Mas, ao invés da resposta via MSN do meu menino, é a voz sonolenta do meu irmão que me alcança primeiro:

"VÉI, O QUE É ISSO?"

Rindo mais ainda, explico brevemente que estou só "zoando o meu namorado". A resposta sempre doce de meu amado ente fraterno:

"Então vai zoar ele silenciosamente..."

É. Parece que eu tenho dois grumpy boys em casa... (embora as diferenças entre os dois sejam gritantes, cof, cof)

De qualquer forma, logo a ferramenta de voz é usada não para me assustar (como ele A-DO-RA fazer), mas para suas declarações inesperadas, daquelas curtas, joviais e deixam um enorme sorriso no rosto. "TE AMO, FINHA!", assim, em alto e bom som...

Seguido, (é claro, tratando-se de meu prudente menino), com a pergunta a respeito de minha mãe- "ela está ouvindo?"

Quando comento que quem mais ouviu é o irmão, ele ainda solta um "JOW" via mensagem de voz ( Jow, para os não-iniciados, é o sinal secreto de interação entre cunhados), só que esse JOW acaba sendo logo do lado de minha mãe, que já desligou o telefone e me olha de forma curiosa (a minha sorte é que ela gosta do meu namorado... Senão seria "o que esse louco está falando aí?")

Depois dessas pequenas estripulias, é claro, eu ponho o fone de ouvido e fico bem quietinha.





Grumpy

grump·y

[gruhm-pee]
surly or ill-tempered; discontentedly or sullenly irritable; grouchy.


Olhando assim, nas frias palavras do dictionary.com, parece uma palavra carregada negativamente, de alguém mal-humorado, irritadiço de forma exagerada...

Mas forme bem a palavra na sua boca, repita-a em voz alta: Grumpy. De repente, toda essa irritação não parece tão... fofa?

O meu "grumpy boy" ( estrangeirismo em dobro porque "garoto grumpy" fica muito título de filme de sessão da tarde) não é "grumpy" no sentido do dicionário da palavra (quer dizer, não sempre), mas sim no sentido sonoro da palavra, no sentido de quem fala - aquele jovem que resmunga feito um velhinho de uma forma absolutamente adorável, que não gosta de se sujar, molhar-se na chuva ou de pequenos machucadinhos.
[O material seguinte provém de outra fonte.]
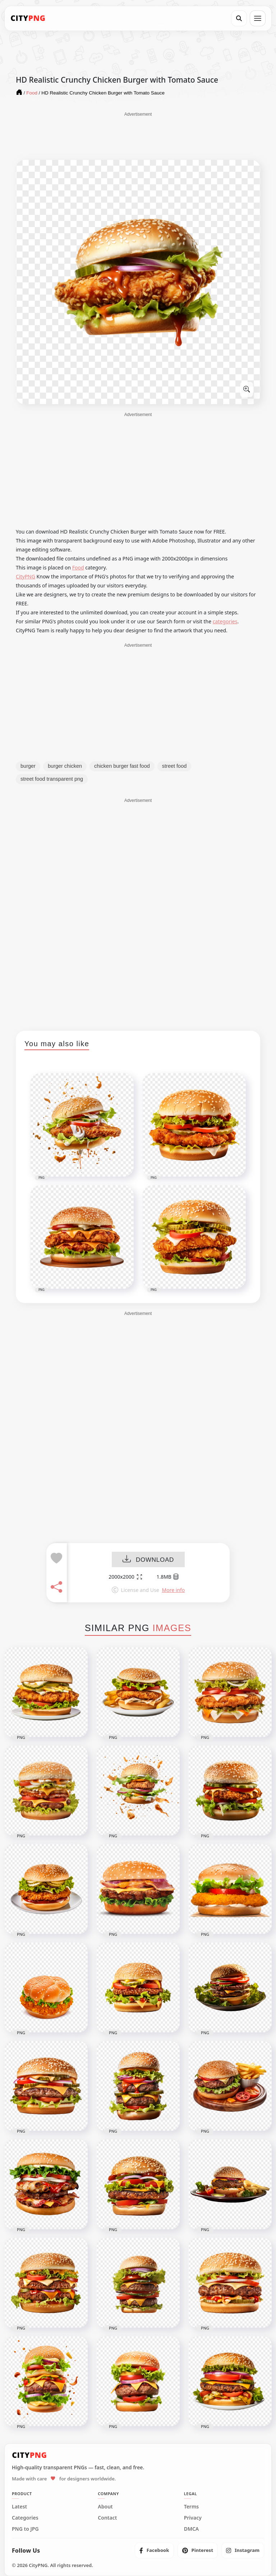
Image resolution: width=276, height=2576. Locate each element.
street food (174, 766)
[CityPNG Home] (28, 18)
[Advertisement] (138, 135)
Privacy (193, 2518)
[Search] (239, 18)
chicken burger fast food (122, 766)
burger (28, 766)
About (105, 2506)
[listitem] (154, 2550)
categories (225, 621)
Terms (191, 2506)
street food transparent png (51, 779)
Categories (25, 2518)
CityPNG (25, 576)
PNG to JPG (25, 2529)
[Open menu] (258, 18)
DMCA (191, 2529)
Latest (19, 2506)
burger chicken (65, 766)
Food (78, 567)
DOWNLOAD (148, 1559)
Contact (107, 2518)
O grumpy boy que faz caras e bocas e "mimis" (os tão famosos MIMIIIIIIIIIIS) para se dissolver nos mais adoráveis sorrisos com alguma atitude, algum beijo, algum carinho...

O propósito desse blog, sugerido por acaso em conversas de MSN, é a tentativa de um relato do cotidiano, talvez até, se for ambiciosa, de um relato diário das "grumpices" do homem (menino?jovem?fofinho?) que chamo de meu, às vezes adoráveis, talvez sem sentido para os não-iniciados aos estranhos códigos que fomos desenvolvendo ao longo dos anos (ou seja, o resto do mundo), ora engraçados, ora com notas de indignação ou de meus próprios mimimis...

Enfim, relatos da grumpiness de alguém que, adoravelmente grumpy, mesmo quando está em seus piores dias ainda é muito meu - e muito, muito amado.